Conservatives and libertarians would mostly agree that, if possible, decisions affecting citizens should be left to the citizen or to that level of government closest and most responsive to the citizen. Where libertarians and conservatives differ is in what "possible" means, with libertarians generally understanding it to mean "conceivable" and conservatives meaning "consonent with maintaining a decent society."

So, should citizens be able to decide, with their doctors, to have medical procedures? Yes, and generally speaking the state has no business butting in. But when the procedure effects (that is, ends) another human life and particularly where that human life is unable to choose for itself, the state must get involved. (Though, moving to the question of what the policy should be, it does strike me as odd that we allow the abortion of healthy fetuses, where we might hesitate at the removal of a healthy kidney or the pulling of a healthy tooth.)

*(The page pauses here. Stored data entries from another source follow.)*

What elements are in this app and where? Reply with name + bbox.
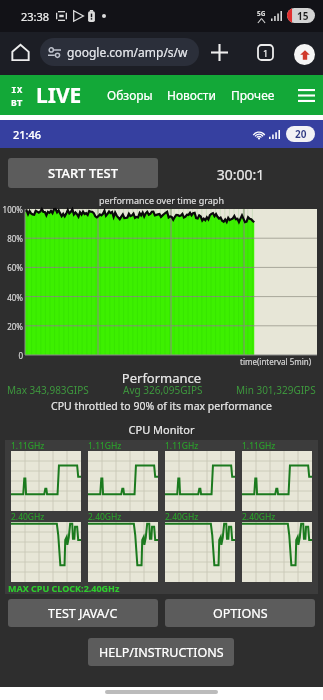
- staticText: 80%: [0, 233, 23, 244]
- staticText: 2.40GHz: [11, 511, 45, 523]
- button[interactable]: Tabs: [251, 38, 279, 66]
- button[interactable]: START TEST: [8, 158, 158, 188]
- button[interactable]: Downloads: [294, 44, 315, 65]
- staticText: TEST JAVA/C: [48, 605, 118, 622]
- staticText: IX: [11, 83, 23, 96]
- staticText: 23:38: [21, 9, 50, 24]
- button[interactable]: HELP/INSTRUCTIONS: [88, 638, 234, 666]
- staticText: 2.40GHz: [242, 511, 276, 523]
- staticText: 30:00:1: [158, 165, 323, 184]
- staticText: CPU throttled to 90% of its max performa…: [0, 399, 323, 413]
- button[interactable]: TEST JAVA/C: [8, 599, 158, 627]
- staticText: google.com/amp/s/w: [67, 44, 188, 60]
- staticText: 0: [0, 350, 23, 361]
- staticText: 60%: [0, 262, 23, 273]
- button[interactable]: Прочее: [231, 87, 275, 103]
- staticText: Avg 326,095GIPS: [123, 383, 203, 397]
- button[interactable]: Home: [6, 38, 35, 67]
- staticText: 1: [263, 47, 269, 59]
- staticText: 1.11GHz: [88, 440, 122, 452]
- button[interactable]: New tab: [205, 38, 233, 66]
- button[interactable]: google.com/amp/s/w: [40, 38, 199, 66]
- staticText: 20: [295, 127, 307, 141]
- staticText: Max 343,983GIPS: [7, 383, 89, 397]
- staticText: OPTIONS: [213, 605, 268, 622]
- staticText: 2.40GHz: [88, 511, 122, 523]
- staticText: BT: [11, 96, 23, 109]
- staticText: 15: [297, 9, 309, 23]
- staticText: 40%: [0, 292, 23, 303]
- staticText: 1.11GHz: [165, 440, 199, 452]
- staticText: 100%: [0, 204, 23, 215]
- button[interactable]: Новости: [167, 87, 216, 103]
- staticText: 2.40GHz: [165, 511, 199, 523]
- button[interactable]: OPTIONS: [165, 599, 315, 627]
- staticText: START TEST: [48, 164, 118, 182]
- staticText: 5G: [257, 9, 266, 18]
- button[interactable]: IX: [11, 83, 23, 109]
- staticText: HELP/INSTRUCTIONS: [99, 644, 224, 661]
- staticText: 20%: [0, 321, 23, 332]
- staticText: time(interval 5min): [240, 356, 312, 367]
- staticText: CPU Monitor: [0, 422, 323, 437]
- staticText: 1.11GHz: [11, 440, 45, 452]
- button[interactable]: Menu: [293, 82, 319, 108]
- staticText: performance over time graph: [99, 194, 224, 206]
- staticText: Min 301,329GIPS: [236, 383, 316, 397]
- button[interactable]: LIVE: [36, 81, 82, 110]
- button[interactable]: Обзоры: [107, 87, 153, 103]
- staticText: 21:46: [13, 127, 42, 142]
- staticText: MAX CPU CLOCK:2.40GHz: [8, 582, 120, 594]
- staticText: 1.11GHz: [242, 440, 276, 452]
- staticText: Performance: [0, 369, 323, 387]
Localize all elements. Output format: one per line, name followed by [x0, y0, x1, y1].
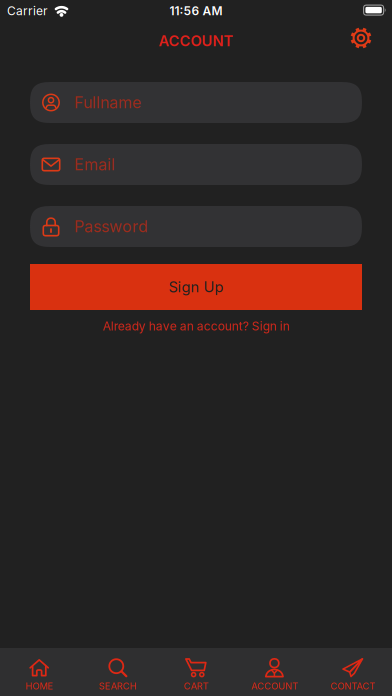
staticText: Fullname [74, 93, 141, 112]
button[interactable]: Already have an account? Sign in [102, 319, 290, 333]
button[interactable]: Sign Up [30, 264, 362, 310]
button[interactable]: SEARCH [78, 648, 157, 696]
button[interactable]: CONTACT [314, 648, 392, 696]
button[interactable]: Fullname [30, 82, 362, 123]
staticText: ACCOUNT [251, 680, 298, 692]
staticText: SEARCH [99, 680, 137, 692]
staticText: ACCOUNT [158, 32, 234, 50]
staticText: Email [74, 155, 115, 174]
staticText: HOME [25, 680, 53, 692]
staticText: CART [184, 680, 208, 692]
button[interactable]: CART [157, 648, 235, 696]
staticText: Carrier [7, 4, 48, 18]
button[interactable]: Email [30, 144, 362, 185]
staticText: 11:56 AM [170, 4, 222, 18]
staticText: Sign Up [168, 278, 224, 296]
staticText: Password [74, 217, 148, 236]
staticText: CONTACT [330, 680, 375, 692]
button[interactable]: HOME [0, 648, 78, 696]
button[interactable]: Settings [350, 27, 372, 49]
button[interactable]: Password [30, 206, 362, 247]
button[interactable]: ACCOUNT [235, 648, 314, 696]
staticText: Already have an account? Sign in [102, 319, 290, 333]
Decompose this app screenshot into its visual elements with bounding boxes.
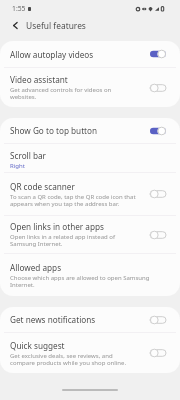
button[interactable]: Show Go to top button (0, 118, 180, 143)
button[interactable]: Off (147, 82, 169, 94)
staticText: Useful features (26, 20, 86, 31)
button[interactable]: Scroll bar (0, 144, 180, 172)
staticText: Allow autoplay videos (10, 49, 94, 60)
button[interactable]: Allowed apps (0, 254, 180, 296)
button[interactable]: QR code scanner (0, 173, 180, 215)
staticText: Right (10, 162, 25, 170)
staticText: Allowed apps (10, 262, 62, 273)
staticText: Video assistant (10, 74, 68, 85)
staticText: Open links in a related app instead of S… (10, 233, 137, 248)
staticText: Get news notifications (10, 314, 96, 325)
staticText: Scroll bar (10, 150, 46, 161)
button[interactable]: Off (147, 314, 169, 326)
staticText: Choose which apps are allowed to open Sa… (10, 274, 158, 289)
button[interactable]: Off (147, 347, 169, 359)
button[interactable]: Allow autoplay videos (0, 41, 180, 67)
button[interactable]: Get news notifications (0, 307, 180, 332)
staticText: QR code scanner (10, 181, 75, 192)
button[interactable]: On (147, 48, 169, 60)
button[interactable]: Quick suggest (0, 333, 180, 373)
button[interactable]: Navigate up (0, 16, 26, 35)
button[interactable]: Open links in other apps (0, 216, 180, 253)
button[interactable]: Off (147, 229, 169, 241)
staticText: Quick suggest (10, 340, 65, 351)
staticText: 1:55 (12, 4, 26, 13)
staticText: To scan a QR code, tap the QR code icon … (10, 193, 137, 208)
button[interactable]: On (147, 125, 169, 137)
button[interactable]: Off (147, 188, 169, 200)
staticText: Show Go to top button (10, 125, 98, 136)
staticText: Get exclusive deals, see reviews, and co… (10, 352, 137, 367)
staticText: Open links in other apps (10, 221, 104, 232)
button[interactable]: Video assistant (0, 68, 180, 107)
staticText: Get advanced controls for videos on webs… (10, 86, 137, 101)
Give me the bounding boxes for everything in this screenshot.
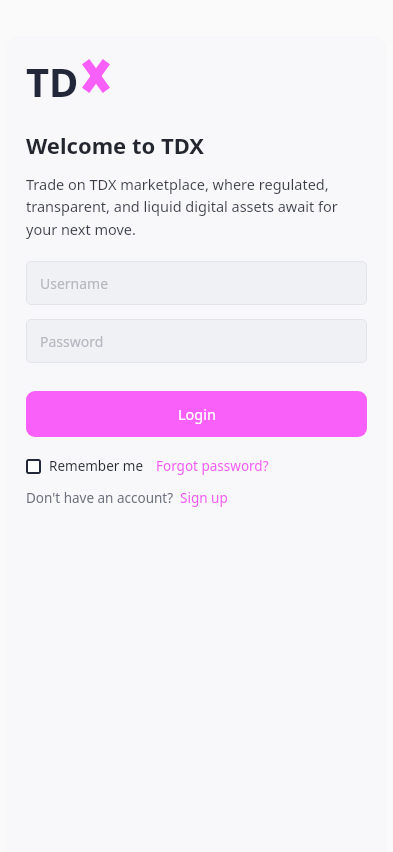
button[interactable]: Password (26, 319, 367, 363)
staticText: Password (40, 332, 104, 351)
button[interactable]: Sign up (180, 489, 228, 507)
button[interactable]: Login (26, 391, 367, 437)
staticText: TD (26, 54, 79, 108)
button[interactable]: Forgot password? (156, 457, 269, 475)
staticText: Trade on TDX marketplace, where regulate… (26, 174, 367, 239)
staticText: Don't have an account? (26, 489, 174, 507)
staticText: Login (178, 404, 216, 424)
other: Remember me checkbox (26, 459, 41, 474)
staticText: Username (40, 274, 109, 293)
button[interactable]: Remember me checkbox (26, 457, 144, 475)
staticText: Sign up (180, 489, 228, 507)
staticText: Remember me (49, 457, 144, 475)
staticText: Forgot password? (156, 457, 269, 475)
staticText: Welcome to TDX (26, 130, 205, 160)
button[interactable]: Username (26, 261, 367, 305)
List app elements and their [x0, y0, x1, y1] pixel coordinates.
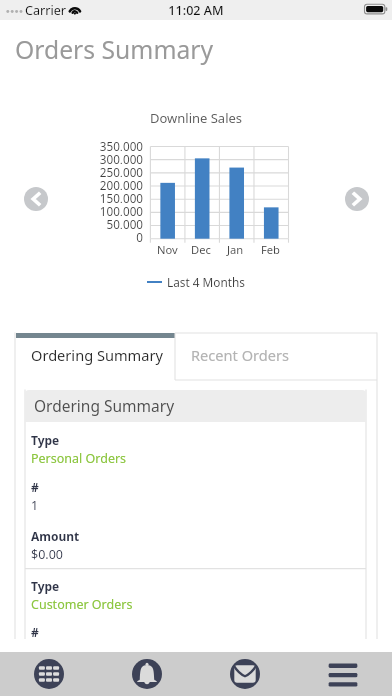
staticText: Dec: [191, 242, 211, 257]
staticText: 250,000: [86, 164, 143, 177]
staticText: 11:02 AM: [0, 2, 392, 19]
staticText: 300,000: [86, 151, 143, 164]
staticText: Recent Orders: [191, 345, 289, 365]
staticText: Downline Sales: [0, 109, 392, 127]
staticText: Amount: [31, 528, 80, 544]
button[interactable]: Next: [345, 187, 369, 211]
staticText: Type: [31, 432, 60, 448]
staticText: 200,000: [86, 177, 143, 190]
staticText: Orders Summary: [15, 33, 214, 67]
staticText: Jan: [227, 242, 244, 257]
button[interactable]: Notifications: [98, 652, 196, 696]
staticText: #: [31, 624, 39, 640]
staticText: Last 4 Months: [167, 274, 245, 290]
button[interactable]: Messages: [196, 652, 294, 696]
staticText: #: [31, 479, 39, 495]
button[interactable]: Dashboard: [0, 652, 98, 696]
staticText: $0.00: [31, 546, 63, 563]
staticText: 150,000: [86, 190, 143, 203]
button[interactable]: Previous: [24, 187, 48, 211]
staticText: Feb: [261, 242, 280, 257]
staticText: Ordering Summary: [34, 395, 175, 416]
staticText: 1: [31, 497, 39, 514]
staticText: Nov: [157, 242, 178, 257]
staticText: Ordering Summary: [31, 345, 163, 365]
staticText: Customer Orders: [31, 596, 133, 613]
staticText: 50,000: [86, 216, 143, 229]
button[interactable]: Recent Orders: [175, 333, 377, 380]
staticText: 0: [86, 229, 143, 242]
staticText: 100,000: [86, 203, 143, 216]
staticText: 350,000: [86, 138, 143, 151]
button[interactable]: Menu: [294, 652, 392, 696]
staticText: Type: [31, 578, 60, 594]
staticText: Personal Orders: [31, 450, 127, 467]
button[interactable]: Ordering Summary: [16, 333, 175, 379]
staticText: Carrier: [25, 2, 66, 19]
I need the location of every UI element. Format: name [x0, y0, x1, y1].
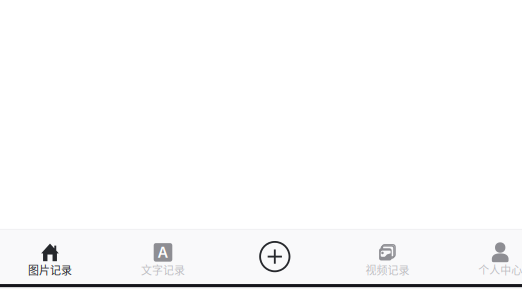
button[interactable]: 个人中心	[448, 239, 522, 289]
staticText: 文字记录	[141, 262, 185, 278]
staticText: A	[158, 244, 168, 261]
button[interactable]: A	[111, 239, 215, 289]
button[interactable]: 新建记录	[245, 231, 305, 283]
staticText: 图片记录	[28, 262, 72, 278]
button[interactable]: 图片记录	[0, 239, 102, 289]
staticText: 个人中心	[478, 262, 522, 278]
button[interactable]: 视频记录	[335, 239, 439, 289]
staticText: 视频记录	[365, 262, 409, 278]
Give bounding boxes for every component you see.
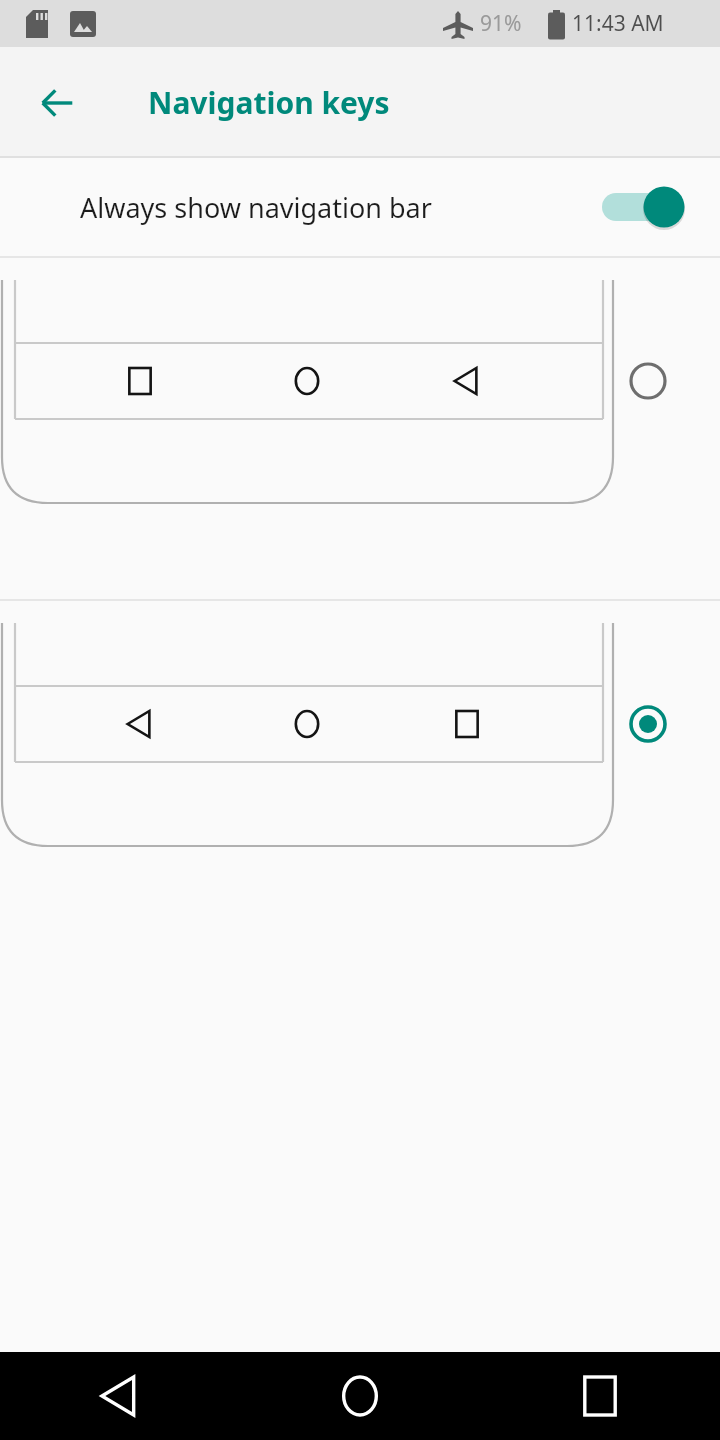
staticText: Navigation keys	[148, 82, 390, 123]
button[interactable]: Home	[240, 1352, 480, 1440]
button[interactable]: Standard navigation key order	[0, 601, 720, 942]
button[interactable]: Reversed navigation key order	[0, 258, 720, 599]
button[interactable]: Recents	[480, 1352, 720, 1440]
staticText: Always show navigation bar	[80, 189, 432, 226]
staticText: 11:43 AM	[572, 9, 664, 38]
button[interactable]: Always show navigation bar	[0, 158, 720, 256]
button[interactable]: Back	[0, 1352, 240, 1440]
button[interactable]: Back	[26, 72, 88, 134]
staticText: 91%	[480, 9, 522, 38]
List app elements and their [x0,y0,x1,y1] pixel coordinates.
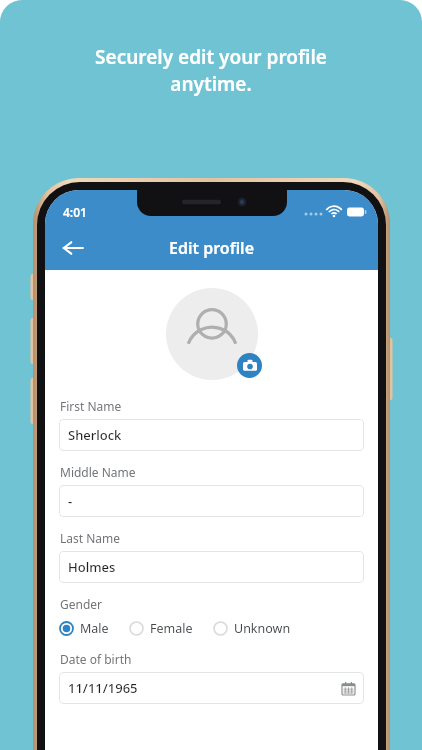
button[interactable]: Change photo [237,353,262,378]
button[interactable]: - [59,485,364,517]
staticText: 11/11/1965 [68,679,138,697]
button[interactable]: Sherlock [59,419,364,451]
button[interactable]: Female [129,618,193,639]
staticText: Securely edit your profile anytime. [42,44,380,97]
staticText: Date of birth [60,651,132,667]
staticText: Edit profile [169,237,254,259]
staticText: 4:01 [63,204,87,220]
staticText: Sherlock [68,426,122,444]
staticText: Unknown [234,620,291,637]
staticText: Male [80,620,109,637]
staticText: Holmes [68,558,116,576]
button[interactable]: 11/11/1965 [59,672,364,704]
button[interactable]: Holmes [59,551,364,583]
button[interactable]: Unknown [213,618,291,639]
staticText: Gender [60,596,103,612]
staticText: Last Name [60,530,121,546]
staticText: Female [150,620,193,637]
staticText: Middle Name [60,464,136,480]
button[interactable]: Back [53,228,93,268]
staticText: - [68,492,73,510]
button[interactable]: Profile photo [166,288,258,380]
button[interactable]: Male [59,618,109,639]
staticText: First Name [60,398,122,414]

Because there is no interest in banning all abortions and a consensus against allowing all abortions, a line must be drawn. Line-drawing is the business of the political branches of government. In our federal system, the proper political branch to draw this line is the state legislature.

Posted by: David Cohen at July 15, 2004 4:29 PM

How likely, Orrin?

And who do you go to to find that out?

Your theologian?

Posted by: Harry Eagar at July 15, 2004 7:23 PM

The citizenry.

Posted by: oj at July 15, 2004 7:27 PM

David:

Excellent response--thanks. Clearly I take the libertarian view on this, but the conservative position is not without merit.

Posted by: Jeff Guinn at July 16, 2004 7:02 AM

I'm a citizen, and my opinion on the likelihood of the progress of a pregancy is worth exactly nothing.

Posted by: Harry Eagar at July 16, 2004 2:14 PM

"Medical science has nothing of import to say about abortion policy, or what it should be. Science cannot answer what makes us human or when we become human. Logic pushes us to say that life begins at conception. The policy question then becomes under what circumstances should we allow that human life to be ended."

I totally agree with David on this point. Introducing science as a decision criteria avoids the central issue that such a decision is a moral decision.

"Though, moving to the question of what the policy should be, it does strike me as odd that we allow the abortion of healthy fetuses, where we might hesitate at the removal of a healthy kidney or the pulling of a healthy tooth."

This is a good point, and it argues against the contention of choice advocates that it is a decision about what a woman does with her own body. Do women routinely have healthy parts of their own body removed?